Local Opportunities and Challenges
Carney shared with the group that he would be in Jackson, Mississippi on Wednesday for the launch of their 40 Days for Life vigil. This abortion facility is the only one left in Mississippi.
“Mississippi is on the verge of being the first abortion-free state,” Carney said. Mississippians have held 40 Days for Life vigils outside of abortion facilities for 9 years.
A handful of states have only one abortion facility. In April, the count was six: Kentucky, Mississippi, North and South Dakota, Tennessee, West Virginia and Wyoming. The last abortion facility in Tennessee closed indefinitely in December, but its website shows that it now open, which means the current count is likely seven.

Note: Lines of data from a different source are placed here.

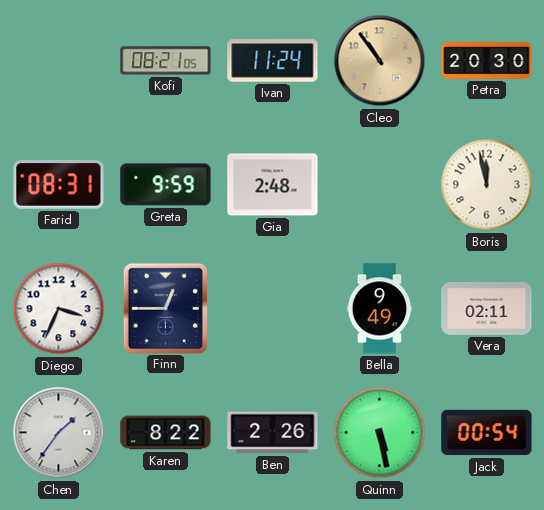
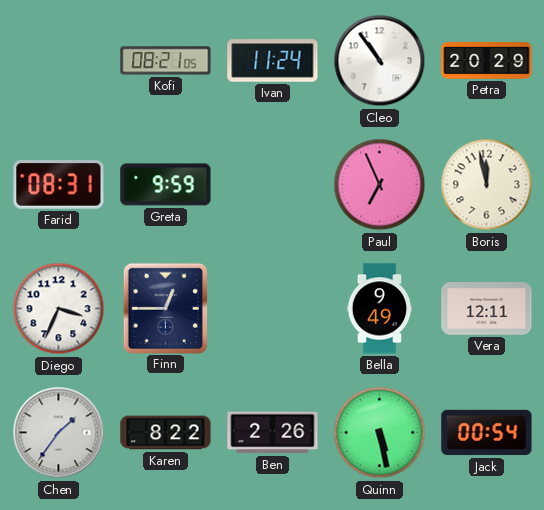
Cleo dial: champagne -> white
Petra: 20:30 -> 20:29
Gia: 2:48 -> none
Paul: none -> 6:56
Vera: 02:11 -> 12:11
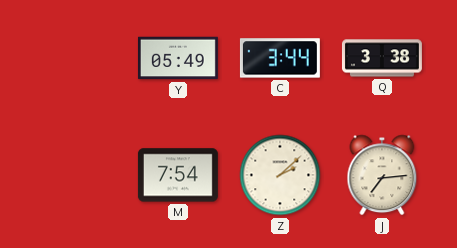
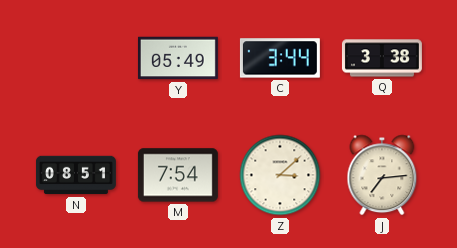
N: none -> 08:51
Z: 2:08 -> 3:08
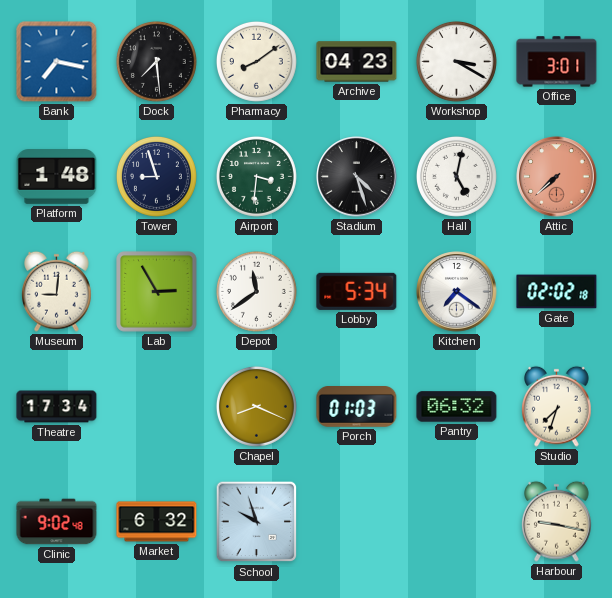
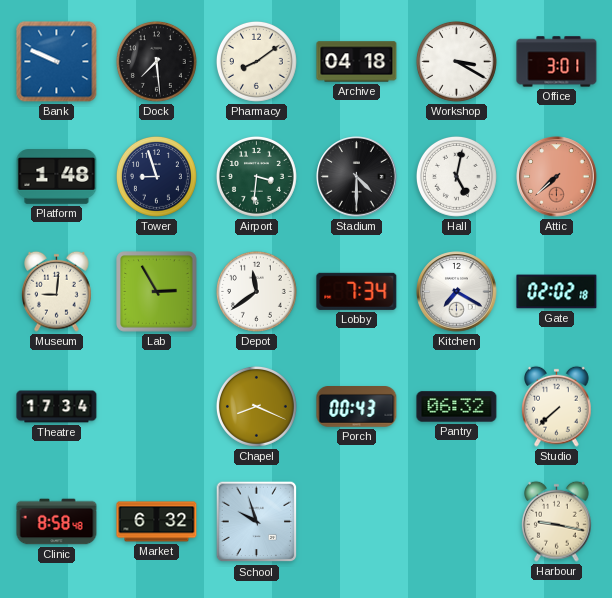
Bank: 7:17 -> 9:49
Archive: 04:23 -> 04:18
Stadium: 4:27 -> 4:30
Lobby: 5:34 -> 7:34
Kitchen: 7:21 -> 7:20
Porch: 01:03 -> 00:43
Studio: 7:33 -> 7:38
Clinic: 9:02 -> 8:58
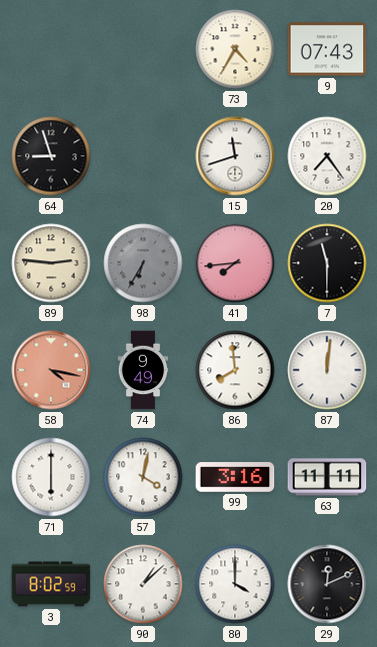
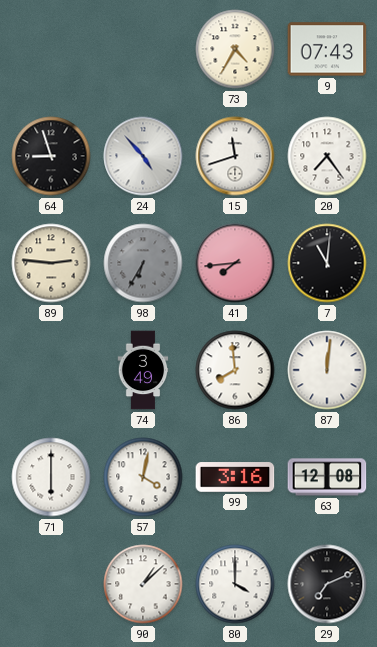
24: none -> 4:53
7: 11:30 -> 11:01
58: 4:17 -> none
74: 9:49 -> 3:49
63: 11:11 -> 12:08
3: 8:02 -> none
29: 12:11 -> 7:11
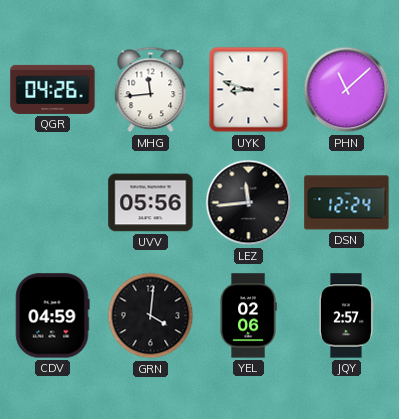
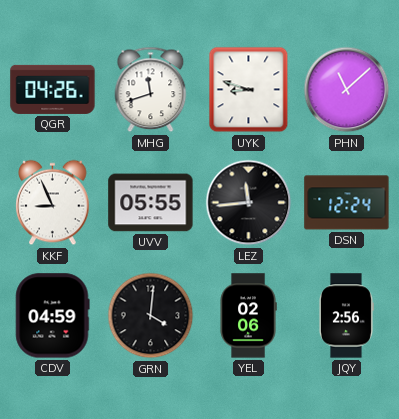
MHG: 11:44 -> 11:42
KKF: none -> 8:56
UVV: 05:56 -> 05:55
JQY: 2:57 -> 2:56
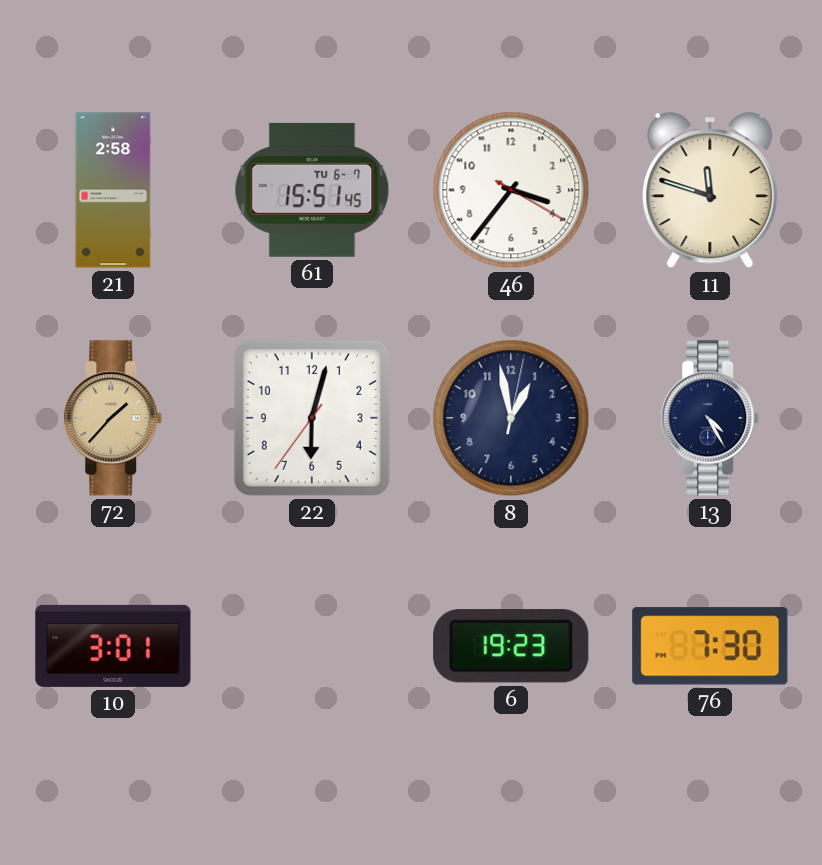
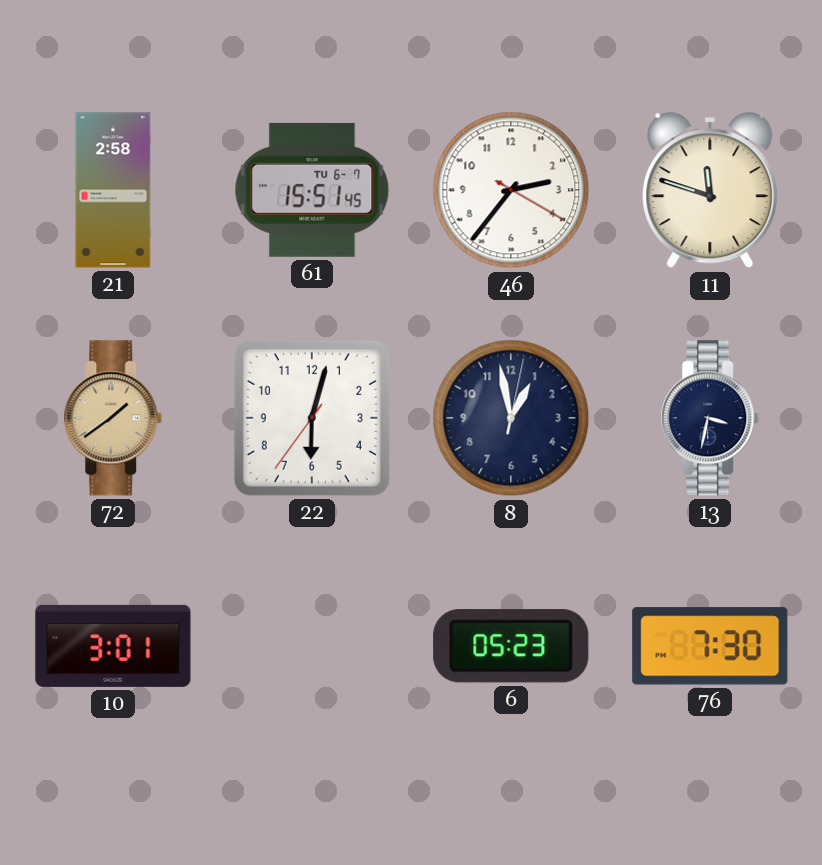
46: 3:36 -> 2:36
72: 1:37 -> 1:39
13: 4:25 -> 3:32
6: 19:23 -> 05:23
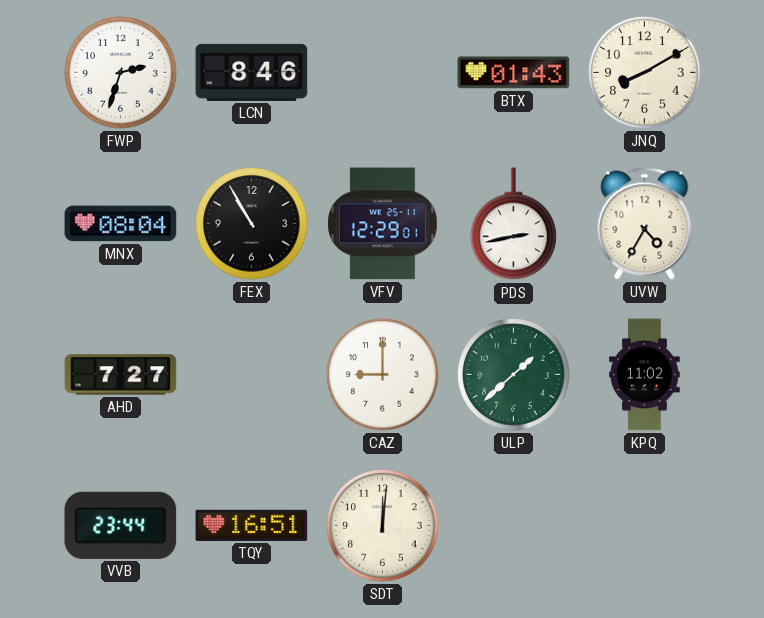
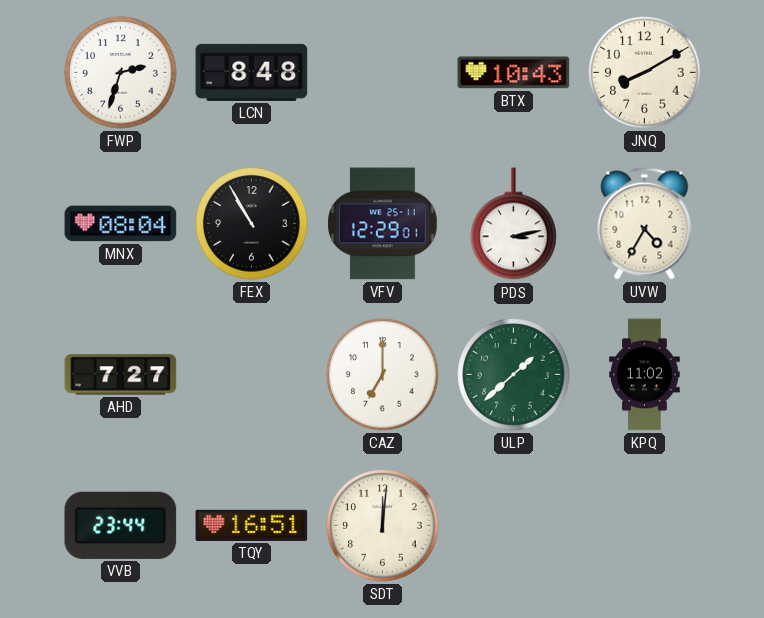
LCN: 8:46 -> 8:48
BTX: 01:43 -> 10:43
PDS: 2:43 -> 3:13
CAZ: 9:00 -> 7:00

Carney also shared that in Canada, Christians who want to pray outside of abortion facilities are facing “abortion bubble zones” — places where pro-life speech is banned. There, 40 Days for Life vigils must take place 50 to 150 meters from abortion facilities, Carney said.
“The media has been wonderful in Canada, and they’re not for life at all, but at one of our vigils, the media actually went in to interview the hospital, and they threw the media out of the bubble zone. And finally the media said, ‘This isn’t even free speech, now we can’t even do a report on it?'” Carney said. “And so there’s been some comic relief in some of these aspects, because they’ve just lost their mind on freedom of speech.”
Carney said that he’s spoken to people are hesitant to join a 40 Days for Life vigil, or are nervous when they first start. He said he was afraid when he started praying outside the new Planned parenthood in his college town, College Station, Texas.
“Having fear is a normal reaction,” Carney said. But, he added, “If abortion ends the life of an unborn child, then going out there to try to stop it is an appropriate reaction.”
Brian Fisher, co-founder and president of Human Coalition, also spoke at the Lewisville kickoff. He encouraged those gathered to continue overcoming fear and discomfort.
“We rescue, because we were recused. We put ourselves in uncomfortable situations on sidewalks outside of abortion clinics, because God himself put himself in the most uncomfortable, terrible position in the history of mankind on the cross. We sacrifice time and energy to do this work because Jesus Christ made sacrifices that we can never make. We rescue because He rescued us.”